The initiative, which has already been introduced across schools in Dubai, Bangkok, Singapore and Beijing, was launched today at the Chennai Public School, Anna Nagar Campus, Chennai by Alfonso Albaisa, senior vice-president for Global Design, Nissan Motor Co.
Alfonso Albaisa interacting with students as a part of the ‘Roots of Design’ program at Chennai Public School today.
Spearheaded by Nissan Design along with Alfonso Albaisa, the program is aimed at inspiring the next generation of creators and developing a different perspective towards design and creativity to solve new problems in the automotive industry. A session, chaired by Alfonso, was attended by a packed auditorium of students from Class 11 and 12 at Chennai Public School, their parents and staff members. Albaisa shared the story of his career with the students, providing them with a first-person example of the exciting opportunities that a career in design can offer. He also gave an overview of the history of automotive design, Nissan’s design philosophy, and future industry trends like artificial intelligence and automation.

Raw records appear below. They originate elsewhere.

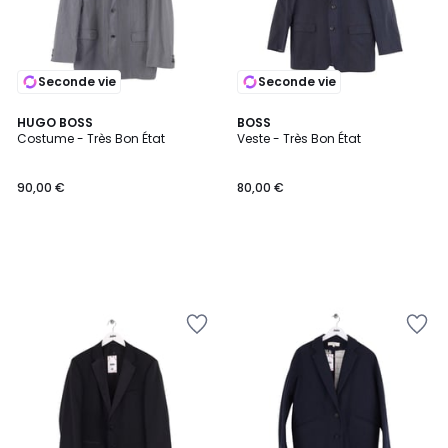
Seconde vie
Seconde vie
HUGO BOSS
BOSS
Costume - Très Bon État
Veste - Très Bon État
90,00 €
80,00 €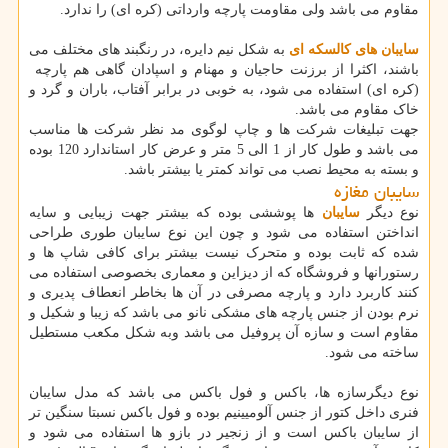
مقاوم می باشد ولی مقاومت پارچه وارداتی (کره ای) را ندارد.
سایبان های کالسکه ای
به شکل نیم دایره، در رنگبند های مختلف می
باشند، اکثرا از برزنت حاجیان و مهنام و اسپادان گاهی هم پارچه
(کره ای) استفاده می شود، به خوبی در برابر آفتاب، باران و گرد و
خاک مقاوم می باشد.
جهت تبلیغات شرکت ها و چاپ لوگوی مد نظر شرکت ها مناسب
می باشد و طول کار از 1 الی 5 متر و عرض کار استاندارد 120 بوده
و بسته به محیط نصب می تواند کمتر یا بیشتر باشد.
سایبان مغازه
نوع دیگر
سایبان
ها پوششی بوده که بیشتر جهت زیبایی و سایه
انداختن استفاده می شود و چون این نوع سایبان طوری طراحی
شده که ثابت بوده و متحرک نیست بیشتر برای کافی شاپ ها و
رستورانها و فروشگاه که از دیزاین و معماری بخصوصی استفاده می
کنند کاربرد دارد و پارچه مصرفی در آن ها بخاطر انعطاف پدیری و
نرم بودن از جنس پارچه های مشکی نانو می باشد که زیبا و شکیل و
مقاوم است و سازه آن پروفیل می باشد وبه شکل مکعب مستطیل
ساخته می شود.
نوع دیگرسازه ها، باکس و فول باکس می باشد که مدل سایبان
فنری داخل کتور از جنس آلومیینیم بوده و فول باکس نسبتا سنگین تر
از سایبان باکس است و از زنجیر در بازو ها استفاده می شود و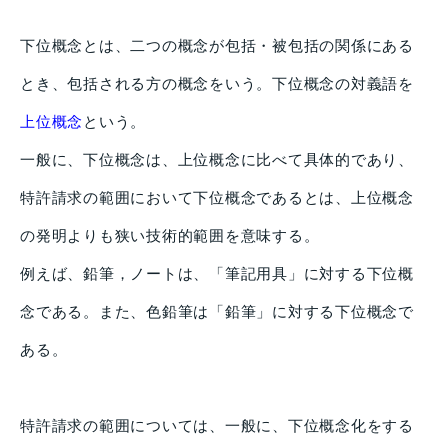
下位概念とは、二つの概念が包括・被包括の関係にある
とき、包括される方の概念をいう。下位概念の対義語を
上位概念
という。
一般に、下位概念は、上位概念に比べて具体的であり、
特許請求の範囲において下位概念であるとは、上位概念
の発明よりも狭い技術的範囲を意味する。
例えば、鉛筆，ノートは、「筆記用具」に対する下位概
念である。また、色鉛筆は「鉛筆」に対する下位概念で
ある。
特許請求の範囲については、一般に、下位概念化をする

Albaisa said, “The world around us is changing fast and so is the auto industry. The cities we live in are becoming smarter and more connected. This in turn is affecting how consumers engage with objects around them and how they view mobility solutions to address their needs.”

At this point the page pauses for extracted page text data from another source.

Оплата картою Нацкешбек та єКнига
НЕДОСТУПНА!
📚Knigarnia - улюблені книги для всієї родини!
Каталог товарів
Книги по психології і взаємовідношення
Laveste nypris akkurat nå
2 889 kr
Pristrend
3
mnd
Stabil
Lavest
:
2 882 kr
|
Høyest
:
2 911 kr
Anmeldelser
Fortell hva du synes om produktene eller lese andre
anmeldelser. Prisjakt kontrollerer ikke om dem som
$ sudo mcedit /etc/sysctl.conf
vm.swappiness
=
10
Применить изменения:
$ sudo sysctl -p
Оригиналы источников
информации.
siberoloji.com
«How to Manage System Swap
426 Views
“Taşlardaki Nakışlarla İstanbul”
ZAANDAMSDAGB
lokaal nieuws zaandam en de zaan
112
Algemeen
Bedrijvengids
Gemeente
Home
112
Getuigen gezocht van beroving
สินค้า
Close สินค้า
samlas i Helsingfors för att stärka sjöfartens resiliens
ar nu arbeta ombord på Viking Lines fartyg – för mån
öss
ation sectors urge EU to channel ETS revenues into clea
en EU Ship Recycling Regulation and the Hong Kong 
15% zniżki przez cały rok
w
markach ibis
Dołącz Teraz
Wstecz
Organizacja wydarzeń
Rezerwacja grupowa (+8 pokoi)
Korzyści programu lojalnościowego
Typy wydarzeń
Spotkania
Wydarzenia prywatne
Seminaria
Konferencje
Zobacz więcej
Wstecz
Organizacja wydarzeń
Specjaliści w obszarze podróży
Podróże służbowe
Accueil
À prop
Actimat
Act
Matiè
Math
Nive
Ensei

“Designers will play a key role in what the future looks like, not just in the auto industry, but across technology, infrastructure, electronics and consumer durables. Through Roots of Design, we are opening the doors to the world of design and the numerous opportunities it offers for aspiring students across the globe,” he added.
A report by the British Council in partnership with Design Council of India pegged the potential of market for design in India to touch Rs 18,832 crore by 2020. Only about a fifth of this market is currently being tapped. The fact that from a handful in 2010, the number of design institutions has grown to over 70 by 2016 is a testimony to the growing need of talent in this industry.